» **Task directions**
Every line containing the string "terminal" should be returned from the records.

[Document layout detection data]

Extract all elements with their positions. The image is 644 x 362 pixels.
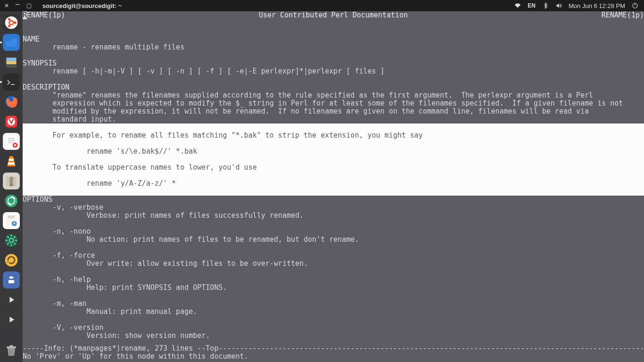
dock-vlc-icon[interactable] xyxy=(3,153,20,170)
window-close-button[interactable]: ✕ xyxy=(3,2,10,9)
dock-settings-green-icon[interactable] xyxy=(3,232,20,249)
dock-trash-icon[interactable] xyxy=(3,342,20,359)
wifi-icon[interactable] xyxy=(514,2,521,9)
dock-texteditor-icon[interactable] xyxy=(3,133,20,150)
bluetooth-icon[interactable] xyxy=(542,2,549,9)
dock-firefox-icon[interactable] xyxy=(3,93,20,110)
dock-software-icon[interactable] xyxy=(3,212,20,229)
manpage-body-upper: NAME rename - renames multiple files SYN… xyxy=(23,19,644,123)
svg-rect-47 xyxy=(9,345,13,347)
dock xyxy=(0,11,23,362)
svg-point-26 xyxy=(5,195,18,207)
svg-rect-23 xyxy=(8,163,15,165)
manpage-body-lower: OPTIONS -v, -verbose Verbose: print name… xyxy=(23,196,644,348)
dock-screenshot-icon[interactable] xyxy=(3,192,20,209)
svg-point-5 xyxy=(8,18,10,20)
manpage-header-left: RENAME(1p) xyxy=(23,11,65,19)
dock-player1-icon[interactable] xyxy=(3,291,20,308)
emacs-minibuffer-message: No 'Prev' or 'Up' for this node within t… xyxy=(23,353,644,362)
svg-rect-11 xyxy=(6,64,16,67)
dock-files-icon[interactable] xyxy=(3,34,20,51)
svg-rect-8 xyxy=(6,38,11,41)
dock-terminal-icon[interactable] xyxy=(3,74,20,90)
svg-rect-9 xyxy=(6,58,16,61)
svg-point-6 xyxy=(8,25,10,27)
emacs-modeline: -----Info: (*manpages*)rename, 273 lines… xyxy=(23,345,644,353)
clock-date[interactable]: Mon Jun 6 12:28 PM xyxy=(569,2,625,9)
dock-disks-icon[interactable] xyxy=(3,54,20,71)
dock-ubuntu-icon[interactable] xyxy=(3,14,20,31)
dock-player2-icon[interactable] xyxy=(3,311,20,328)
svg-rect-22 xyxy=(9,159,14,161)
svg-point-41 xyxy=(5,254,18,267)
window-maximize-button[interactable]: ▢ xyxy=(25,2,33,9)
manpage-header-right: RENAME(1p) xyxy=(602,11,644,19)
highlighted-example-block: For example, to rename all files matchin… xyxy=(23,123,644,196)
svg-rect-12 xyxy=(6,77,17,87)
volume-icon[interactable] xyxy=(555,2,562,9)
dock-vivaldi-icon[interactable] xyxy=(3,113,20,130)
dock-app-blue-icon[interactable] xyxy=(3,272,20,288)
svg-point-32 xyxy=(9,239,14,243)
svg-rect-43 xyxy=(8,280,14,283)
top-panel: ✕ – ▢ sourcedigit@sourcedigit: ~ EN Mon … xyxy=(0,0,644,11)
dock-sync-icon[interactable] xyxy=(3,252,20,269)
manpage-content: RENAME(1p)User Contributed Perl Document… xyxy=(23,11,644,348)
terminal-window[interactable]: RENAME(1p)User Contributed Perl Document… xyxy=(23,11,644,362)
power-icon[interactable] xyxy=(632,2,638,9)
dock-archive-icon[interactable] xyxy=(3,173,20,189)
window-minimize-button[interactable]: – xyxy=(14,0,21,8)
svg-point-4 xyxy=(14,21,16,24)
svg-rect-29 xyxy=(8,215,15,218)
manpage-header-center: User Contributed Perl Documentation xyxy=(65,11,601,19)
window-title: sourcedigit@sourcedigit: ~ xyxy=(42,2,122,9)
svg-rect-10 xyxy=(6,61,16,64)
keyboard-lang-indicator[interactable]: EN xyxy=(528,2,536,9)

--

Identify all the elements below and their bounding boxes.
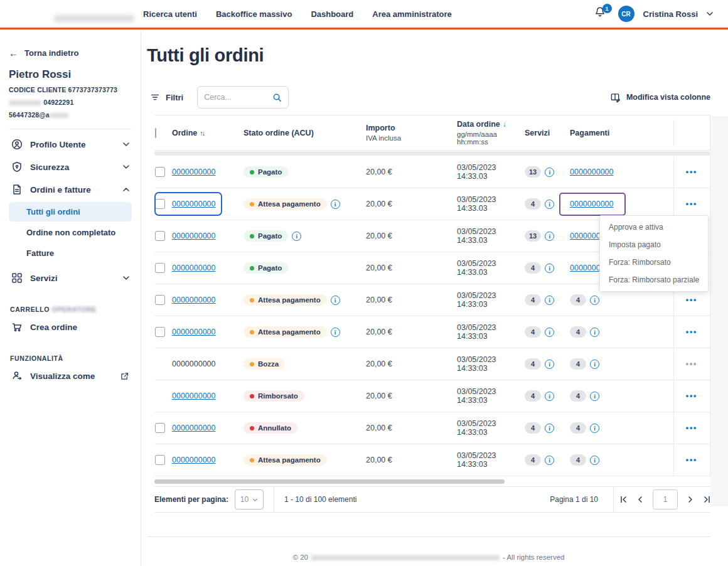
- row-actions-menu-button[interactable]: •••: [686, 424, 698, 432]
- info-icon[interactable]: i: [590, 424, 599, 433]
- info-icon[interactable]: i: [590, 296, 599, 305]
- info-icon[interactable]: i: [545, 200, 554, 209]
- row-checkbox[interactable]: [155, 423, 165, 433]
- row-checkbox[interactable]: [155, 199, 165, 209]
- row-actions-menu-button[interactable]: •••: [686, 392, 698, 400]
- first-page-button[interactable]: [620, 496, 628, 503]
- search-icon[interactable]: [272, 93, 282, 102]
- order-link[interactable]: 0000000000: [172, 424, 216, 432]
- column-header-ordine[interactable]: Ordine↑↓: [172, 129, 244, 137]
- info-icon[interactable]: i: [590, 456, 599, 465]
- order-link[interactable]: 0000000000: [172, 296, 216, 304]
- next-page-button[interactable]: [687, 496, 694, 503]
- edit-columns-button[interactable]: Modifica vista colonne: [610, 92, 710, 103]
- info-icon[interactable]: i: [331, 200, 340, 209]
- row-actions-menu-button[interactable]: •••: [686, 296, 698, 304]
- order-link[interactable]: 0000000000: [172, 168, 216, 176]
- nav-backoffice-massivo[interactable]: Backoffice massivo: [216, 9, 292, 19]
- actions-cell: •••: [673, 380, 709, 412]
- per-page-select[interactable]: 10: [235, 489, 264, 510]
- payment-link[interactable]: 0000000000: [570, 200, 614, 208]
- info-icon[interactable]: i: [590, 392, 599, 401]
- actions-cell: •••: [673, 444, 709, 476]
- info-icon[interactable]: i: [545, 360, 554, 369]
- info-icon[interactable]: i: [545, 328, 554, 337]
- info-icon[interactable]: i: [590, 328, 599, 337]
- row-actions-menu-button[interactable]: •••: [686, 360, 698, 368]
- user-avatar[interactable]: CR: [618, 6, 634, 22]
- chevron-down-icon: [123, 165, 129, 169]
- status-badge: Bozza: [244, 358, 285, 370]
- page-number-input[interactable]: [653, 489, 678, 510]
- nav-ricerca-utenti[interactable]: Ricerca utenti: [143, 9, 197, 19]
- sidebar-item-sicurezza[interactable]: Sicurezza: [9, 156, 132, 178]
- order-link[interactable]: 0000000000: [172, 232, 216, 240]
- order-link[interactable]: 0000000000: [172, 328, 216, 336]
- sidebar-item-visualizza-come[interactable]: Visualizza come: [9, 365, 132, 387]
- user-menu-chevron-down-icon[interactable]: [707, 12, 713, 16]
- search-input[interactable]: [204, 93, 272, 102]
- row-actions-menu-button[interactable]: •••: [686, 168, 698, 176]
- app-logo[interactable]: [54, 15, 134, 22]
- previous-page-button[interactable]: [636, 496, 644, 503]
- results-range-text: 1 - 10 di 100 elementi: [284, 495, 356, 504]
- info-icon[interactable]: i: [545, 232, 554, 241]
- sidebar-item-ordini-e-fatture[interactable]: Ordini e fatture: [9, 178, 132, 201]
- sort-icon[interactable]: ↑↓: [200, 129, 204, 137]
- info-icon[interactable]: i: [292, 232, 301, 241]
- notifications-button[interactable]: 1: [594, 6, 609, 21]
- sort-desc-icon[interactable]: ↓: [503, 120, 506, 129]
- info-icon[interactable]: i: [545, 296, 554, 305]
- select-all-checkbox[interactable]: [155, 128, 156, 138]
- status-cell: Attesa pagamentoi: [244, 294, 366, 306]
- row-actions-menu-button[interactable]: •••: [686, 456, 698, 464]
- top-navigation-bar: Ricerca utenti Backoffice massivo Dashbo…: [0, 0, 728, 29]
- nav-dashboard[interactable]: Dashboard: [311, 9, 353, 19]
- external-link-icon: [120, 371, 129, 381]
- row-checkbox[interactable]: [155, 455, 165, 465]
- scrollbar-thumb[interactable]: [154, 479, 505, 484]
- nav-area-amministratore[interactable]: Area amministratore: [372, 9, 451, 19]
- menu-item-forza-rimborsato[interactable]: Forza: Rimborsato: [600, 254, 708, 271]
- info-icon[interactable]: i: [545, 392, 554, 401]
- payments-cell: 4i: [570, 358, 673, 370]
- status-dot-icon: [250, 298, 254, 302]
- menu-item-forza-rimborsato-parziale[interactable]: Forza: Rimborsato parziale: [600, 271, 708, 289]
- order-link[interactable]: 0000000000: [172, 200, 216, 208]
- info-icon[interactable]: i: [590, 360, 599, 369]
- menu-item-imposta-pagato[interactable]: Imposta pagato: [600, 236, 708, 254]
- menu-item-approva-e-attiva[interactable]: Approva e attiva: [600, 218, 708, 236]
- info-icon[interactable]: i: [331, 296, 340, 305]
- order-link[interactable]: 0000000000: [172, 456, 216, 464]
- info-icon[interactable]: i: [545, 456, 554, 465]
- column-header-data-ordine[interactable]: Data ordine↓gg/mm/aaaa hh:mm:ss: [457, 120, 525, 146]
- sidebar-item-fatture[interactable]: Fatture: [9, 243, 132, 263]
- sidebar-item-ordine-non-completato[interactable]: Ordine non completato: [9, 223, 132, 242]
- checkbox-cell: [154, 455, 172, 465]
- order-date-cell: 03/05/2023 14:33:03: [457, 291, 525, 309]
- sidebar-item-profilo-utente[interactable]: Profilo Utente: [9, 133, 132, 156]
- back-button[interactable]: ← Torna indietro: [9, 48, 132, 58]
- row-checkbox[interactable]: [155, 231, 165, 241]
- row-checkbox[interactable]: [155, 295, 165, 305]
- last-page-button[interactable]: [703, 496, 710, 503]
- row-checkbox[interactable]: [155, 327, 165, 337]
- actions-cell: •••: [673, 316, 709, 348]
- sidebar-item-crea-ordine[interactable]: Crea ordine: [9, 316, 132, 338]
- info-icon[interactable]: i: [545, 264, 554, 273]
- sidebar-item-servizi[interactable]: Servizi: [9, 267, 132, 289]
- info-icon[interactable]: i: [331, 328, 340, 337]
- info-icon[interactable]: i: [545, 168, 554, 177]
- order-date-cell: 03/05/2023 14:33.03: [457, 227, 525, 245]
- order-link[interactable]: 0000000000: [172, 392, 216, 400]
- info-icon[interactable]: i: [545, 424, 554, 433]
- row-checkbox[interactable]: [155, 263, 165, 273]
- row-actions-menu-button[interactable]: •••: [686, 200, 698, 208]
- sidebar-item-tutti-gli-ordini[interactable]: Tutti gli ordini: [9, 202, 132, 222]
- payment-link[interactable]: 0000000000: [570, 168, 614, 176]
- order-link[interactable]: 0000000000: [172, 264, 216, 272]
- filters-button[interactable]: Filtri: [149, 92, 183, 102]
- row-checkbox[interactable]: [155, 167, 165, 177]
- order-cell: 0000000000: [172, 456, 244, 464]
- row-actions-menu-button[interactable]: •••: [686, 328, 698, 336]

» **Output of the exercise**
dock-terminal-icon[interactable] xyxy=(3,74,20,90)
terminal-window[interactable]: RENAME(1p)User Contributed Perl Document… xyxy=(23,11,644,362)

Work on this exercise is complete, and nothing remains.